What works
After looking at this graphic, I imagine most viewers come away thinking that fast food is more expensive than cooking at home, which was the intention of the accompanying opinion piece by Mark Bittman. The graphic succeeds in conveying visually just exactly the point that the article made using words.
The photographs are vibrant and catchy, bordering on food porn.
The sidebars feature the calorie counts for these meals in addition to the large price tags. The nutritional information graphs are useful for Bittman’s response to existing critics of the ‘cooking at home is better’ movement who have tried to argue that though fast food may be more expensive on a per meal basis, it is actually cheaper on a per calorie basis because fast food is so calorie dense (if a bit too heavily reliant on nutritionally vacuous fats and sugars). Bittman uses the nutritional information graphs to refute this claim and I applaud the graphic designer for including the rebuff of the critics in the graphic. It would have been easy enough to simply run the photos of the meals with their price tags.
What needs work
The photos take up too much space. This almost looks like an advertisement for McDonald’s, chicken, and beans.
The nutritional information bar graphs are potentially confusing. They do not measure absolutes so much as they show how each of the home-cooked meals stack up against McDonald’s. Since people are not used to thinking of their meals in comparison to what they would have eaten had they eaten at McDonald’s, I’m not sure the comparative nutritional graphs work as well as one graph that used absolute data and had all three meals on it.

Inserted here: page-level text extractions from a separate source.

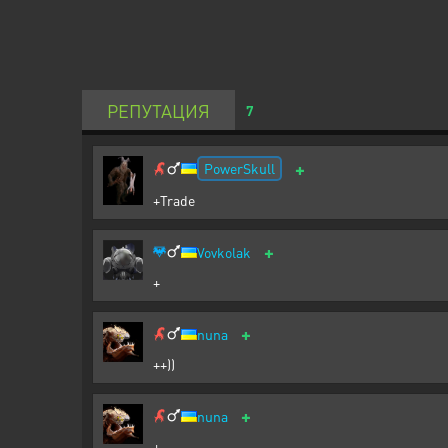
РЕПУТАЦИЯ
7
+
PowerSkull
+Trade
+
Vovkolak
+
+
nuna
++))
+
nuna
+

I am almost positive the graphic designer probably tried making just exactly that graph – if they are out there reading this I invite them to send me what that looked like to prove that my hunch to use a unified graph on this one would have been ugly, confusing, or just plain wrong.
References
Bittman, Mark. (24 September 2011) Is Junk Food Really Cheaper? New York Times, Sunday Review. Op-ed column.
Bittman, Mark. (20 September 2011) Cooking Solves Everything: How Time in the Kitchen Can Save Your Health, Your Budget, and Even the Planet [e-book] published by Byliner.